SVD Recommendation System in Ruby

By Ilya Grigorik on January 15, 2007

One day, a bunch of friends, who happened to be big Family Guy fans, decided to put together a site to rank and share their thoughts on the show. Soon thereafter they had a Rails site up and running, and all was well, and other fans joined in hordes. A web 2.0 success! Then one day they realized that they could no longer track everyone's ratings, their user-base was too large, and so it occurred to one of the developers: "Wouldn't it be cool if we could use the collective knowledge of our whole community to recommend and rank episodes for each user individually?"

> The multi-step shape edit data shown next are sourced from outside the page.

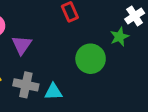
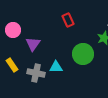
cyan triangle: (53, 92) -> (56, 67), moved

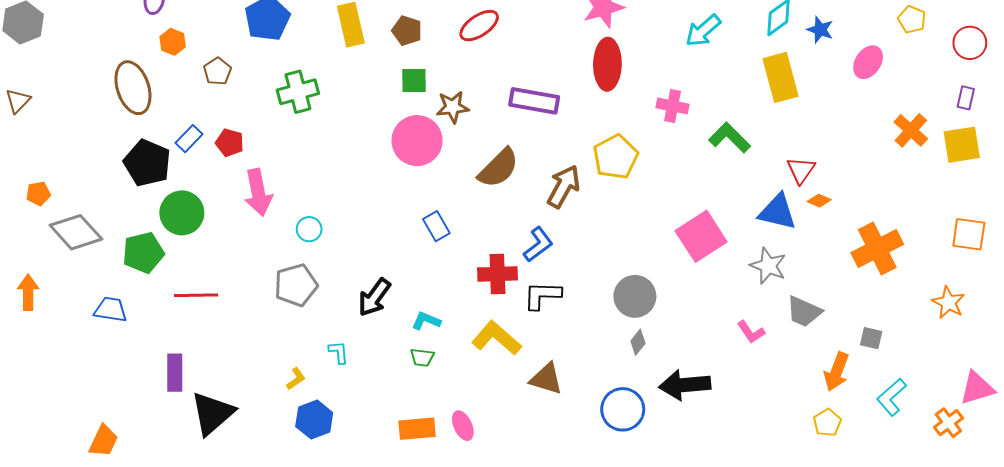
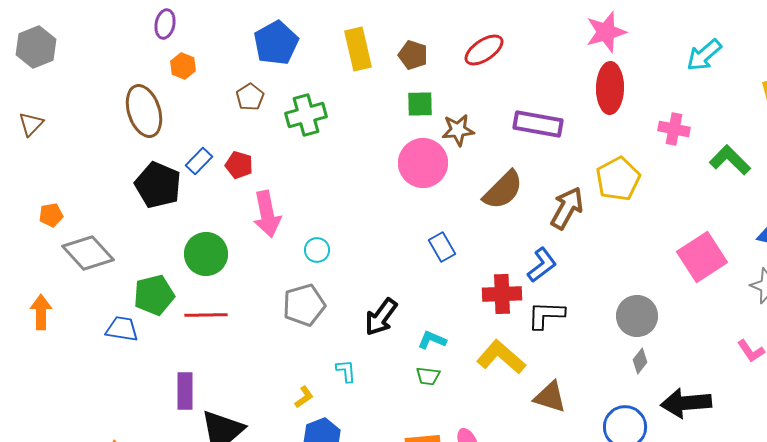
brown pentagon: (217, 71) -> (250, 97), moved
green circle: (182, 213) -> (206, 254), moved
green pentagon: (143, 253) -> (154, 295), moved

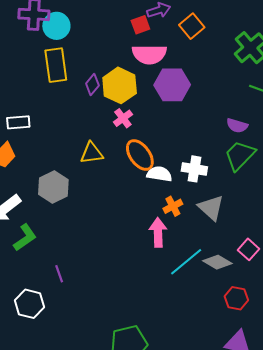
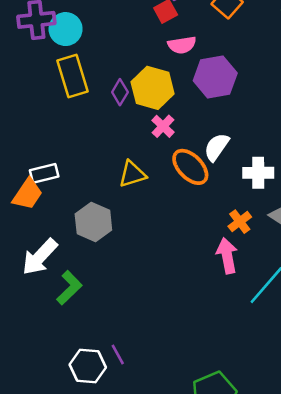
pink semicircle: (149, 54) -> (182, 45), size x0.7
white rectangle: (18, 122) -> (44, 173), moved
white semicircle: (159, 174) -> (217, 147), moved, turned -55
purple line: (59, 274) -> (118, 355), moved

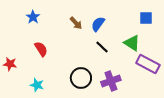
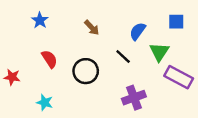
blue semicircle: (98, 24) -> (138, 31), moved
green triangle: (132, 43) -> (159, 52), turned 30
black circle: (81, 78) -> (86, 71), moved

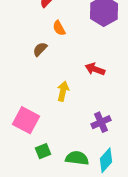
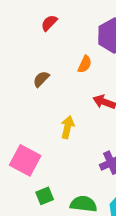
orange semicircle: (59, 28) -> (85, 64), moved, turned -126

Sounds familiar, right? In fact, recommendation systems are a billion-dollar industry, and growing. In academic jargon this problem is known as Collaborative Filtering, and a lot of ink has been spilled on the matter. Netflix, for one, announced a 1 million dollar competitionlast year for a system that beats their algorithm by +10% percent. It goes without saying that a lot of different systems have been proposed and explored in theory and practice. However, one of the most successful and widely used approaches to this day also happens to be one of the simplest: Singular Value Decomposition (SVD), also affectionately referred to in the literature as LSI (Latent Semantic Indexing), dimensionality reduction, or projection.

Linear Algebra Refresher

SVD methods are a direct consequence of a theorem in linear algebra:

Any MxN matrix A whose number of rows M is greater than or equal to its number of columns N, can be written as the product of an MxM column-orthogonal matrix U, and MxN diagonal matrix W with positive or zero elements (singular values), and the transpose of an NxN orthogonal matrix V.

More intuitively, assume that we have a matrix where every column represents a user, and every row represents a product (or a Family Guy season, in our case). Thus, with M users and N products, we are looking at an MxN matrix. The theorem simply states that we can decompose such a matrix into three components: (MxM) call it U, (MxN) call it S, and (NxN) call it V. More importantly, we can use this decomposition to approximate the original MxN matrix. By taking the first k eigenvalues of the matrix S, we can effectively obtain a compressed representation of the data. So why do we care? (Mathies click here, we'll wait.)

Machine Learning & Information Retrieval

One of the most fundamental, and fun properties of Machine Learning is its close correlation to the concept of data compression - if we can identify significant concepts (clusters of users, for example) then we can represent a large dataset with fewer bits. However, this logic also works in reverse! If we can represent our data with fewer bits (compress our data), then we have identified 'significant' concepts! I bet you see where we're headed - SVD's allow us to compress a large matrix by approximating it in a smaller-dimensional space.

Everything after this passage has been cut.